How Twitter users can fake a verified account - and how you can tell the difference

Filed Under: Celebrities, Featured, Twitter

Twitter verified badgeVerified accounts on Twitter can help you tell the difference between a real celebrity's account, and those of imposters and over-enthusiastic fans.

In this way, you can tell the real @britneyspears apart from the likes of @britney_spears and @britneyspear.

A Naked Security reader got in touch this morning asking us how on earth a fictional character (Percy Jackson) had managed to get his Twitter account verified:

"How is an RP account verified by Twitter?"

We took a look, and sure enough there's a blue verified badge beside @PerseusJackscn's name.

Percy Jackson Twitter account, apparently verified

Has Twitter messed up, and erroneously marked an account as verified?

After all, they don't have an unblemished record in this regard. Who can forget when it appeared as though Rupert Murdoch's wife Wendi Deng appeared to be flirting with Ricky Gervais on Twitter from a verified account?

In this case, however, the verified badge is bogus. Our reader was duped by a simple trick.

Here's how it works.

Preview of verified account on TwitterWhen Twitter first introduced Verified Accounts in mid-2009, Twitter looked somewhat different.
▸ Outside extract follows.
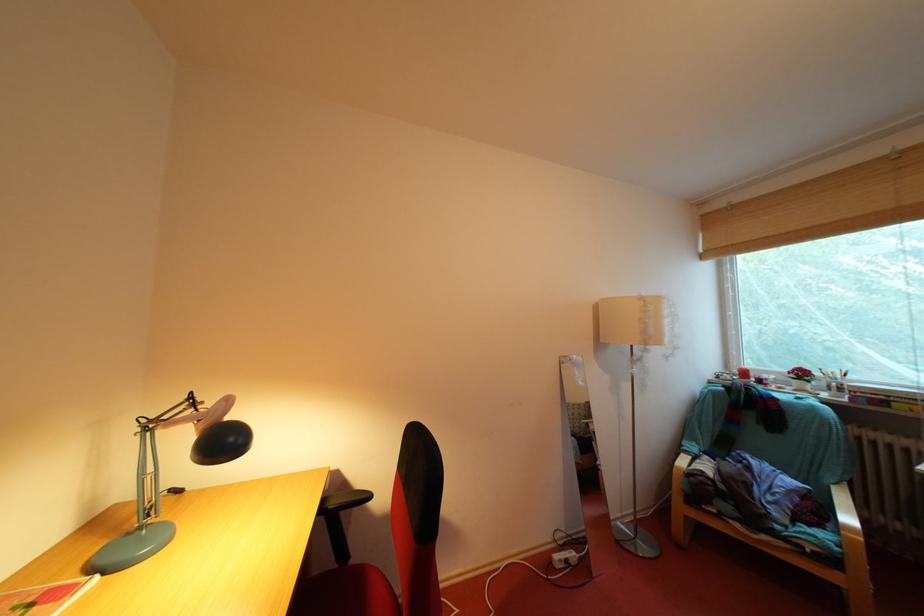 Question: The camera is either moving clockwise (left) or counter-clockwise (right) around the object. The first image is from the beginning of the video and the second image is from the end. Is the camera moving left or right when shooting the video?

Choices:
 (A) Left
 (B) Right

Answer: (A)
In the old days, your bio (including your Verified badge if had one) were displayed in the top-right hand corner. No header images.

Header images are the recently-introduced (and somewhat inflexible) graphics that you can shove behind your Twitter bio, and that users will see if they visit your account on the Twitter website.

In Percy Jackson's example, as you can see above, his header image includes a silhouette of a winged horse.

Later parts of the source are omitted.